Gene therapy consists of repairing a defect or abnormality (mutation, abnormal expression, etc.) *: **: By introducing genetic information into a diseased cell or organ. j 2 118011 This genetic information can be introduced either into an organ extracted from an organ in vitro, after which the modified cell is reintroduced into the body, or directly into an appropriate tissue in vivo.

In this second case, there are various techniques which include different transfection techniques using DNA complexes and DEAE-dextran [Pagano et al., J, Virol.

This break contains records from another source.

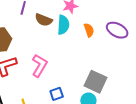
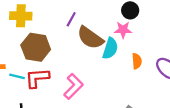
brown semicircle: (44, 20) -> (90, 38), size x1.4

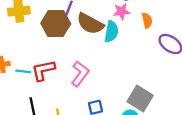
brown hexagon: (36, 47) -> (56, 24), moved
orange semicircle: (137, 61) -> (147, 21), moved

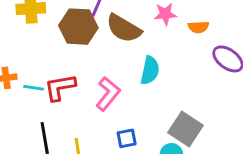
orange semicircle: (147, 21) -> (198, 27), turned 96
cyan semicircle: (111, 32) -> (150, 70), moved

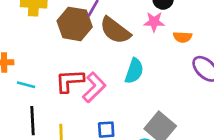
red L-shape: (60, 87) -> (70, 81), moved
cyan line: (34, 88) -> (26, 85), moved

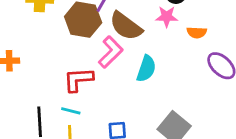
cyan line: (26, 85) -> (71, 111), moved
pink L-shape: (94, 87) -> (111, 52), moved

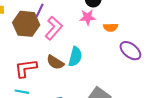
brown semicircle: (126, 26) -> (55, 62), moved, size x0.7
pink L-shape: (111, 52) -> (54, 28), moved

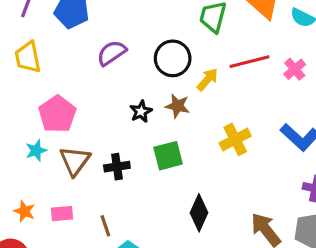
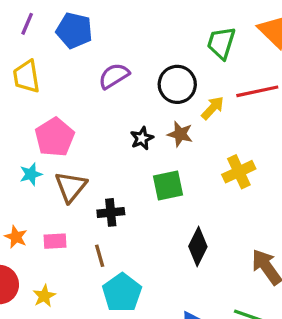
black cross: (117, 167) -> (111, 212), moved

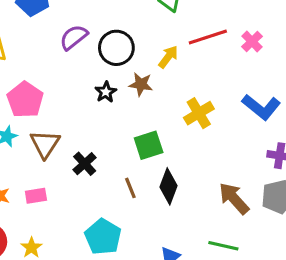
black circle: (177, 84) -> (116, 48), moved
green square: (168, 186) -> (149, 145), moved
black cross: (111, 212) -> (85, 164), turned -30
brown line: (100, 256) -> (130, 188), moved

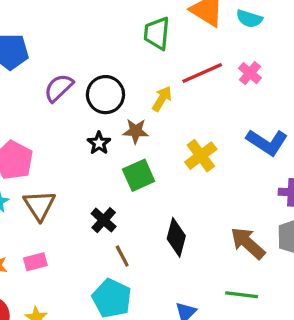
green square: (149, 145) -> (139, 175), moved
black cross: (85, 164) -> (104, 220), moved
brown line: (130, 188) -> (122, 256), moved

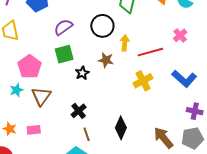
red line: (202, 73) -> (150, 52), moved
black circle: (105, 95) -> (102, 26), moved
yellow arrow: (162, 99) -> (125, 43), turned -35
black star: (99, 143) -> (82, 73), moved
green square: (139, 175) -> (64, 54), moved

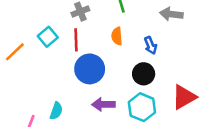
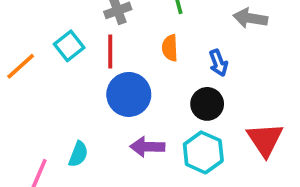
red triangle: (184, 97) -> (265, 139), turned -36

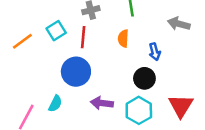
blue circle: (129, 94) -> (76, 72), moved

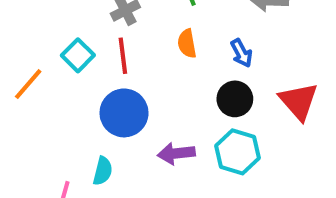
red triangle: (181, 106) -> (299, 101), moved

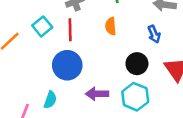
blue arrow: (241, 53) -> (154, 34), moved

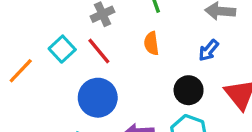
red line: (70, 30) -> (99, 51), turned -35
blue arrow: (154, 34) -> (209, 50), turned 66

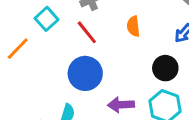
cyan square: (62, 49) -> (46, 19), moved

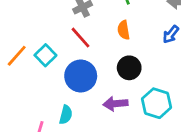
cyan square: (46, 19) -> (45, 55), moved
black circle: (165, 68) -> (129, 68), moved

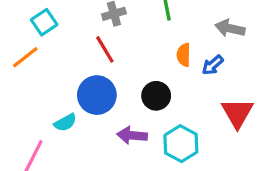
orange semicircle: (124, 30) -> (184, 55), moved
cyan square: (45, 55) -> (44, 22), moved
cyan semicircle: (66, 115) -> (65, 123), moved, turned 36

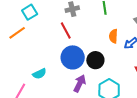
blue circle: (97, 95) -> (73, 57), moved
purple arrow: (132, 135) -> (80, 83), turned 108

DNA and Nuclear Proteins (Kaneda i et al., Science 243: 375 (1989) 375), DNA and Lipids [Feigner et al., PNAS 84: 7413 (1987)], liposomes [Fraley et al. 10 al., J. Biol. Chem. 255: 10431 (1980)], etc. Since then, viral; The use of genes as vectors for gene transfer has emerged as a promising alternative to these physical transfection techniques. In this regard, the ability of various viruses to infect specific cell populations has been tested. In particular, retroviruses (RSV, HMS, MMS, etc.), HSV virus, adenolytic viruses and adenoviruses.

The possibility of using gene therapy for the treatment of cancers has already been disclosed in WO patent application 91/15580.

This patent application describes the construction of a retrovirus containing a gene encoding a ribozyme which; expression in the cell culture may make it possible to determine whether. destruction of the mRNA gene.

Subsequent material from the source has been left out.